📄
Abstract - Hidden in the Multiplicative Interaction: Uncovering Fragility in Multimodal Contrastive Learning
Multimodal contrastive learning is increasingly enriched by going beyond image-text pairs. Among recent contrastive methods, Symile is a strong approach for this challenge because its multiplicative interaction objective captures higher-order cross-modal dependence. Yet, we find that Symile treats all modalities symmetrically and does not explicitly model reliability differences, a limitation that becomes especially present in trimodal multiplicative interactions. In practice, modalities beyond image-text pairs can be misaligned, weakly informative, or missing, and treating them uniformly can silently degrade performance. This fragility can be hidden in the multiplicative interaction: Symile may outperform pairwise CLIP even if a single unreliable modality silently corrupts the product terms. We propose Gated Symile, a contrastive gating mechanism that adapts modality contributions on an attention-based, per-candidate basis.
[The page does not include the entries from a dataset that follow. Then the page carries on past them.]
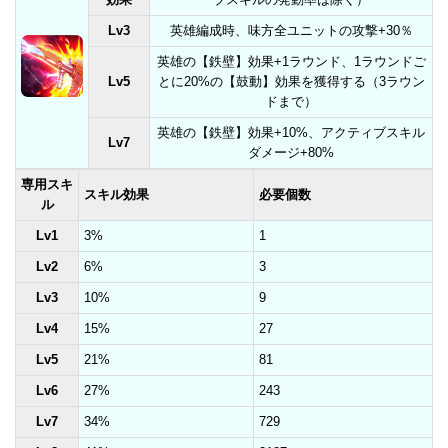
Lv3
英雄編成時、味方全ユニットの攻撃+30％
英雄の【鉄壁】効果+1ラウンド、1ラウンドご
Lv5
とに20%の【鼓動】効果を獲得する（3ラウン
ドまで）
英雄の【鉄壁】効果+10%、アクティブスキル
Lv7
ダメージ+80%
専用スキ
スキル効果
必要個数
ル
Lv1
3%
1
Lv2
6%
3
Lv3
10%
9
Lv4
15%
27
Lv5
21%
81
Lv6
27%
243
Lv7
34%
729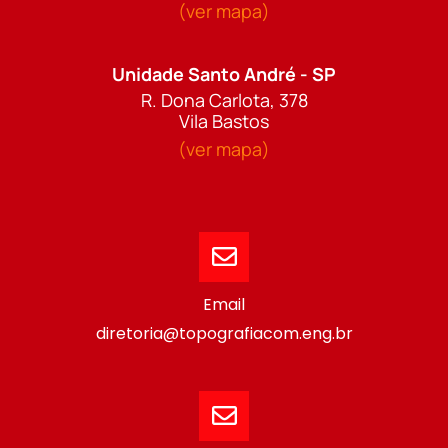
(ver mapa)
Unidade Santo André - SP
R. Dona Carlota, 378
Vila Bastos
(ver mapa)
Email
diretoria@topografiacom.eng.br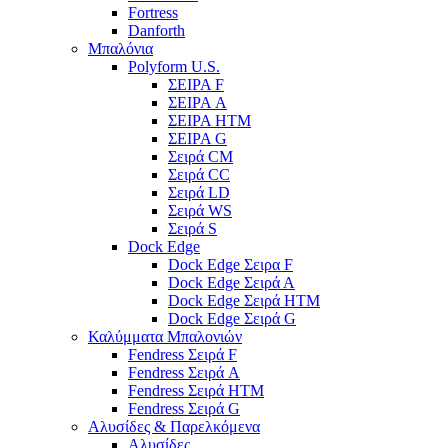
Fortress
Danforth
Μπαλόνια
Polyform U.S.
ΣΕΙΡΑ F
ΣΕΙΡΑ A
ΣΕΙΡΑ HTM
ΣΕΙΡΑ G
Σειρά CM
Σειρά CC
Σειρά LD
Σειρά WS
Σειρά S
Dock Edge
Dock Edge Σειρα F
Dock Edge Σειρά Α
Dock Edge Σειρά HTM
Dock Edge Σειρά G
Καλύμματα Μπαλονιών
Fendress Σειρά F
Fendress Σειρά A
Fendress Σειρά HTM
Fendress Σειρά G
Αλυσίδες & Παρελκόμενα
Αλυσίδες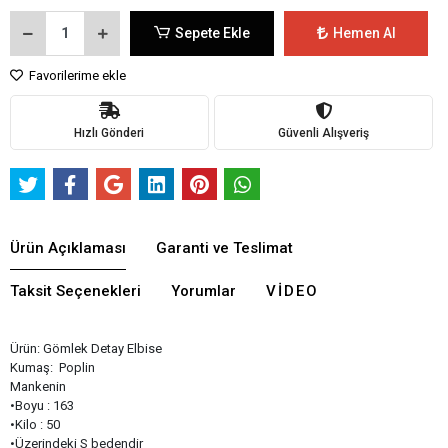
Sepete Ekle
Hemen Al
Favorilerime ekle
Hızlı Gönderi
Güvenli Alışveriş
Ürün Açıklaması
Garanti ve Teslimat
Taksit Seçenekleri
Yorumlar
VIDEO
Ürün: Gömlek Detay Elbise
Kumaş: Poplin
Mankenin
•Boyu : 163
•Kilo : 50
•Üzerindeki S bedendir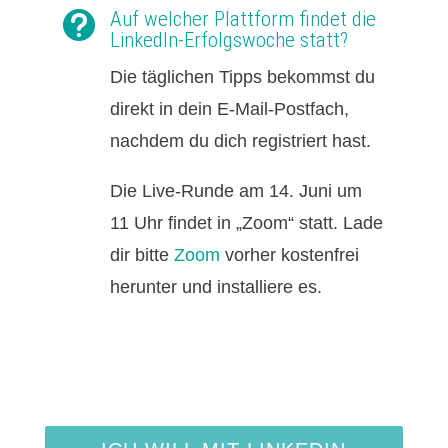
Auf welcher Plattform findet die

LinkedIn-Erfolgswoche statt?
Die täglichen Tipps bekommst du
direkt in dein E-Mail-Postfach,
nachdem du dich registriert hast.
Die Live-Runde am 14. Juni um
11 Uhr findet in „Zoom“ statt. Lade
dir bitte
Zoom
vorher kostenfrei
herunter und installiere es.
The gate suppresses unreliable inputs by interpolating embeddings toward learnable neutral directions and incorporating an explicit NULL option when reliable cross-modal alignment is unlikely. Across a controlled synthetic benchmark that uncovers this fragility and three real-world trimodal datasets for which such failures could be masked by averages, Gated Symile achieves higher top-1 retrieval accuracy than well-tuned Symile and CLIP models. More broadly, our results highlight gating as a step toward robust multimodal contrastive learning under imperfect and more than two modalities.
隐藏于乘法交互之中:揭示多模态对比学习的脆弱性 /
Hidden in the Multiplicative Interaction: Uncovering Fragility in Multimodal Contrastive Learning
1️⃣ 一句话总结
这篇论文发现,当前先进的多模态对比学习方法Symile在处理超过两种模态(如图像、文本、音频)时,由于对所有模态一视同仁而存在隐藏的脆弱性,当某些模态信息不可靠时会暗中损害模型性能;为此,作者提出了一种带门控机制的改进方法Gated Symile,它能动态评估并调整每个模态的贡献度,从而在多种真实数据集上实现了更鲁棒和准确的检索性能。